The changes are in response to a new in-depth assessment by the Council of State Governments Justice Center, which found that offenders who go through the therapeutic community programs are actually slightly more likely to re-offend than those who go through other types of programming. Inmates who are in the therapeutic communities have a 28 percent recidivism rate, compared to a rate of 23 percent for other inmates, according to the assessment.

Inmates are often sentenced to therapeutic community, or TC, programs as part of their prison stay under Idaho’s retained jurisdiction program, where inmates can leave prison after several months if they successfully complete treatment.

“We have been wringing our hands over what to do with the TCs,” Kempf said. “We know it’s going to make some judges mad and we know it’s going to make some people mad. But why would we keep putting our money into something that isn’t working?”

The inmates currently in therapeutic community units will still take part in treatment programs, but they will be more like the programs given to general population inmates, without the rigid and often confrontational community structure used in the TCs. Kempf said the switch won’t change the length of an inmate’s sentence. Both inmates and judges were notified of the changes on Thursday.

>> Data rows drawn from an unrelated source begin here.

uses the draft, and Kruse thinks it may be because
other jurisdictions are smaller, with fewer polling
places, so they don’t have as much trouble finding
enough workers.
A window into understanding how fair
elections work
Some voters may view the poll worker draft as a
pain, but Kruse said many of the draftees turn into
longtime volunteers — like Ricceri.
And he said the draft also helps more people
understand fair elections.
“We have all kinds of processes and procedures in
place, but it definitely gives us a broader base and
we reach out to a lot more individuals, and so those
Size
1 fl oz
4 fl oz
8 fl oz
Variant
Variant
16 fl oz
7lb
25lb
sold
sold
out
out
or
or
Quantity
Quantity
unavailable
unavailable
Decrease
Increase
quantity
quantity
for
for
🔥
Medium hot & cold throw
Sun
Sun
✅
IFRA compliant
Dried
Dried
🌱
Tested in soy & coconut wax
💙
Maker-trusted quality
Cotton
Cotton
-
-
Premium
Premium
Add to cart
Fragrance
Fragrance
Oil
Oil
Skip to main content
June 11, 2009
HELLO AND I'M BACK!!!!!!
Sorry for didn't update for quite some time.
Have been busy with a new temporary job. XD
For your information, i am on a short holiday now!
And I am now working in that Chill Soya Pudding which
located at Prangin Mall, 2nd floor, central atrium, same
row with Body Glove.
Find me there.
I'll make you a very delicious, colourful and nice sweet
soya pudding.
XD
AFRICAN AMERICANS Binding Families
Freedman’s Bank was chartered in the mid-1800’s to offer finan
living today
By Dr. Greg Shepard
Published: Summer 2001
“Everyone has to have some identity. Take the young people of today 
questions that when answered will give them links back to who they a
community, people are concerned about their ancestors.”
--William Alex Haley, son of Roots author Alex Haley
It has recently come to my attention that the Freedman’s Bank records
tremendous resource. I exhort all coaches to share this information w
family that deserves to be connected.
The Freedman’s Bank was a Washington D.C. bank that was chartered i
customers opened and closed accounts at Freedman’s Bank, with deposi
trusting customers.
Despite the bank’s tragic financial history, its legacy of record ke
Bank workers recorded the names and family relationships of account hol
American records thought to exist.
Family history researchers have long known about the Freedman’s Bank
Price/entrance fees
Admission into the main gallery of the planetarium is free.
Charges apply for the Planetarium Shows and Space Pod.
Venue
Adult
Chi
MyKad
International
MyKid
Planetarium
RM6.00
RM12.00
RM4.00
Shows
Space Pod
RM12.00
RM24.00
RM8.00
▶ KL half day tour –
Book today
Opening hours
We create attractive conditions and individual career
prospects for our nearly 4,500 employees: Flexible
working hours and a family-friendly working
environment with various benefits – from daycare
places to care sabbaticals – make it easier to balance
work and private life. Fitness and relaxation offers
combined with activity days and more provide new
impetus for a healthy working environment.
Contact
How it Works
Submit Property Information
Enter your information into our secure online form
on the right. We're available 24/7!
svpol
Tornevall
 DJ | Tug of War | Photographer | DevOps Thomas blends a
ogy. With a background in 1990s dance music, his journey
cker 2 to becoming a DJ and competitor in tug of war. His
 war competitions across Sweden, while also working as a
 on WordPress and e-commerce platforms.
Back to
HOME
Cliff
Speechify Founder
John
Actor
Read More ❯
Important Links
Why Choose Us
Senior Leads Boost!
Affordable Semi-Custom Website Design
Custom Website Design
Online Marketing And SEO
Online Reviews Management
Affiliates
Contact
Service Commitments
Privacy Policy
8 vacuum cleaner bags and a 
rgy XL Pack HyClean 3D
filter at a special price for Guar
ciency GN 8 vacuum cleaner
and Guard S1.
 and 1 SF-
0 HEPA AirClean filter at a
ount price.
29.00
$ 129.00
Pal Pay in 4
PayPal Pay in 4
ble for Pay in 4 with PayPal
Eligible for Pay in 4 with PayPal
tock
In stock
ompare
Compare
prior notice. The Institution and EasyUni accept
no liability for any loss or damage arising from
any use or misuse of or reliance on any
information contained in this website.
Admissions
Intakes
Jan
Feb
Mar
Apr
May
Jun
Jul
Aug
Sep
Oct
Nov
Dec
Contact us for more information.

Bree Derrick with the Council of State Governments Justice Center led the assessment, working with experts across the country in a variety of fields. Typically, Idaho inmates are assigned to one of 15 different treatment “pathways” - a set list of required programs - based on their needs and the risk they have of re-offending.

Derrick said that an analysis of the 15 pathways showed that some weren’t being used and others were nearly identical to each other, and different pathways were being offered at different facilities. All included the same basic core components like anger management and cognitive-behavioral therapy, however. Derrick said consolidating the programs and making them available statewide would increase inmate access.

Surprisingly, Kempf said, the study showed the inmates in the therapeutic treatment units weren’t getting more intensive or longer programs - they were getting about the same number of hours and same type of programs, but were simply taking longer to do it.

“The way that therapeutic communities are running here are ineffective,” Derrick said. “It’s a bit of a shaming culture, and the research shows, we know, that’s just not effective at all.”

Though the types of programs offered needs improvement, Derrick said, Idaho’s doing a good job of selecting which inmates need low, moderate or intensive programming. The assessment showed the people providing the programs are performing well, Derrick said, because they care deeply about the work and are focused on rehabilitation, not punishment.

She commended the Idaho Department of Correction for seeking out the assessment and being open to change.

“I can’t stress enough how unique it is to do this level of assessment,” Derrick said. “Are we targeting the right people, what are we providing them, and how well is it working? When those pieces are working well, that’s when we see an impact on recidivism.”